Estrogen and progesterone hormones in birth control do
not influence the effectiveness of highly active
antiretroviral therapy, or HAART, which is used to treat
HIV infection, according to researchers from the
Johns Hopkins Bloomberg
School of Public Health and other institutions. The
study is published in the May 1 issue of the American
Journal of Epidemiology.
"Since the introduction of HAART in 1996, many studies
have proven the effectiveness of these regimens in reducing
mortality and HIV-associated morbidity. However, not all
patients respond equally well, and determining the factors
that could affect response is an important area of
research. Our research group set out to investigate whether
hormonal contraception influenced response to HAART," says
Stephen J. Gange, corresponding author of the study and an
associate professor in the Bloomberg School of Public
Health's
Department of Epidemiology.
Data from the Women's Interagency HIV Study, the
largest ongoing study of HIV-infected and high-risk
HIV-negative women in the United States, were examined. The
study authors matched hormonal contraceptive users with
nonusers, according to age, race/ethnicity, pre-HAART CD4+
T-lymphocyte counts and viral load. They investigated
whether there were any effects on the two main markers of
HIV disease progression, which are CD4 cell count and viral
load. The researchers did not find an association between
hormonal contraceptive use and changes in CD4+ cell count
or time to viral load suppression after initiation of
HAART. There was also no relationship between those
outcomes and the duration of hormonal contraception use
before HAART initiation.
The study results also reinforce the strong effects of
HAART on HIV disease progression.
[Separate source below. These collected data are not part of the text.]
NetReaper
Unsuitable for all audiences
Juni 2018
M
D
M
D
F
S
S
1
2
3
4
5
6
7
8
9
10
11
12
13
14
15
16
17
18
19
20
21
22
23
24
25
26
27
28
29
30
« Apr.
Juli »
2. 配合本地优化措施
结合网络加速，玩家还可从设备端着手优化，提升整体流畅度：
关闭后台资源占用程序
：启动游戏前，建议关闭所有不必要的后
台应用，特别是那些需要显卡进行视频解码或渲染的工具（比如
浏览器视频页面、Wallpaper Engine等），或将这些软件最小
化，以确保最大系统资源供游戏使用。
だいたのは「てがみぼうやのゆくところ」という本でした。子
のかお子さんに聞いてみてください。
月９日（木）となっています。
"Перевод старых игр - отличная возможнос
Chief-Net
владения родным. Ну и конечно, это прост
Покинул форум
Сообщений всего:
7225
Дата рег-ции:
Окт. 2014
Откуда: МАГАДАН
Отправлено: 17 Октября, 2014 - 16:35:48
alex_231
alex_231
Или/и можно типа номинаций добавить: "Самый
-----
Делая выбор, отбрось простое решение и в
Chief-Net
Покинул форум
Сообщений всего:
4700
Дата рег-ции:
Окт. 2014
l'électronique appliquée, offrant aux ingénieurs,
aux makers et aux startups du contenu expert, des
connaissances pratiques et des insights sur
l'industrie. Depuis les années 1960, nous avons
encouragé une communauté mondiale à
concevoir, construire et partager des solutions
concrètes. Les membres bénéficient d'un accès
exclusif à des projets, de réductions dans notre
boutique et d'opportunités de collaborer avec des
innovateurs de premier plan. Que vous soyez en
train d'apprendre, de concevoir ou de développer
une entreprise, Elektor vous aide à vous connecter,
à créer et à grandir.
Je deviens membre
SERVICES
The researchers found
that women who used HAART continuously were almost three
times more likely to experience a CD4+ cell-count increase
of 50 cells/mm3, over 3.5 times more likely to achieve a
CD4+ cell-count increase of 100 cells/mm3 and approximately
2.7 times more likely to achieve an undetectable viral load
than nonusers.
"From a public health perspective, our findings
alleviate concerns regarding suspected negative effects of
hormonal contraceptive use on the response to HAART.
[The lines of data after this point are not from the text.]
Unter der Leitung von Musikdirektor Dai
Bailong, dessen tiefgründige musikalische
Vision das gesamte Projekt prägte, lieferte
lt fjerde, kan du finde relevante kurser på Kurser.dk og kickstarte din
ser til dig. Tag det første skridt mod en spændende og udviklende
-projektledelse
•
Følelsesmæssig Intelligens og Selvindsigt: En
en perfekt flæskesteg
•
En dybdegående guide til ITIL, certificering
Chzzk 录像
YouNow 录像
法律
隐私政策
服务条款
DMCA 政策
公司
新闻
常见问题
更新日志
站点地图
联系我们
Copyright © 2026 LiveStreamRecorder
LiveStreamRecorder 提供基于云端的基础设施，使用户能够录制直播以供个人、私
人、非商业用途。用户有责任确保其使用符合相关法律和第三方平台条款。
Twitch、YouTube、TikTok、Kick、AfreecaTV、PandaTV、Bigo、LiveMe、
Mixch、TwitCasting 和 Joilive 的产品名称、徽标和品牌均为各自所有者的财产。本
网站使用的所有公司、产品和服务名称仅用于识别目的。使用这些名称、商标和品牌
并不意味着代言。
However, sexually active HIV-infected women who wish to use
hormonal contraceptives to prevent pregnancy should also
continue using condoms to fight the spread of HIV," Gange
said.
The study authors recommend that follow-up data be
collected after a greater number of years in order to
assess the effects of long-term exposure to hormonal
contraceptives.
The study was supported by the National Institute of
Allergy and Infectious Diseases, with supplemental funding
from the National Cancer Institute, the National Institute
of Child Health and Human Development and the National
Institute on Drug Abuse.
Additional co-authors of the study were Jaclyn H. Chu,
Kathryn Anastos, Howard Minkoff, Helen Cejtin, Melanie
Bacon, Alexandra Levine and Ruth M. Greenblatt.